All of the records should be reproduced word for word, but no images may appear in the copy.

== MATERIAL PROVIDED

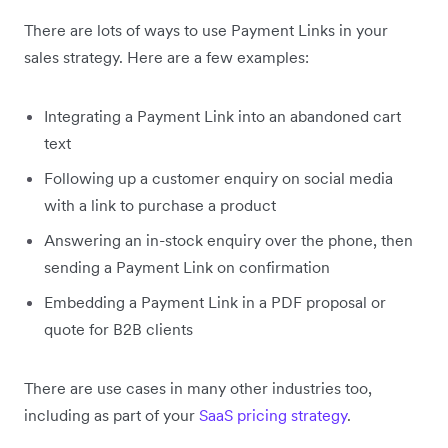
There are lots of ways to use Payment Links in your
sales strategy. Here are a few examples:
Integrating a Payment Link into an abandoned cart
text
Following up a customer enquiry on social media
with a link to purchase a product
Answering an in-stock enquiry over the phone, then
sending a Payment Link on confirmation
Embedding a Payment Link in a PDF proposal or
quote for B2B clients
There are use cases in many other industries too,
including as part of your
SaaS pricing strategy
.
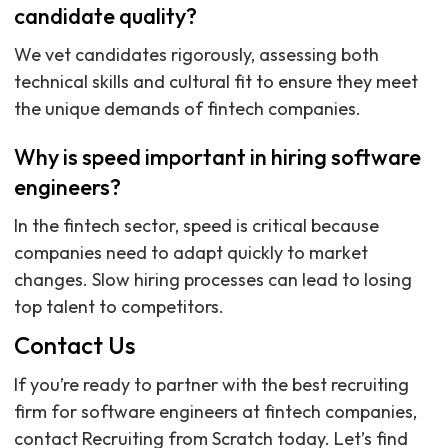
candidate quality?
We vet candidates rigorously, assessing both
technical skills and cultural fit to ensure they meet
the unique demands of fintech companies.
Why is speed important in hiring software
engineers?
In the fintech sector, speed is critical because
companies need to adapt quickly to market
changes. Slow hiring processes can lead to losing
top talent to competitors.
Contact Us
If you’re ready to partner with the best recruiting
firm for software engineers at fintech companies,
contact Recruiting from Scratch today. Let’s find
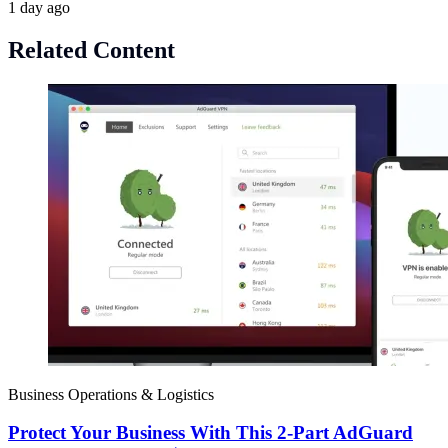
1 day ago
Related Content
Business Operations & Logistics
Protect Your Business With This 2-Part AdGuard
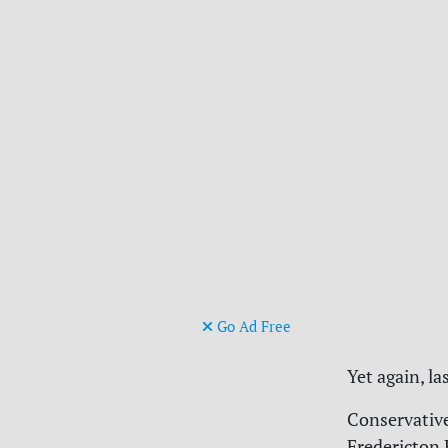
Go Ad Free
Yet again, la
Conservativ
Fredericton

====

_OUTPUT:_
There are lots of ways to use Payment Links in your
sales strategy. Here are a few examples:
Integrating a Payment Link into an abandoned cart
text
Following up a customer enquiry on social media
with a link to purchase a product
Answering an in-stock enquiry over the phone, then
sending a Payment Link on confirmation
Embedding a Payment Link in a PDF proposal or
quote for B2B clients
There are use cases in many other industries too,
including as part of your
SaaS pricing strategy
.
candidate quality?
We vet candidates rigorously, assessing both
technical skills and cultural fit to ensure they meet
the unique demands of fintech companies.
Why is speed important in hiring software
engineers?
In the fintech sector, speed is critical because
companies need to adapt quickly to market
changes. Slow hiring processes can lead to losing
top talent to competitors.
Contact Us
If you’re ready to partner with the best recruiting
firm for software engineers at fintech companies,
contact Recruiting from Scratch today. Let’s find
1 day ago
Related Content
Business Operations & Logistics
Protect Your Business With This 2-Part AdGuard
Go Ad Free
Yet again, la
Conservativ
Fredericton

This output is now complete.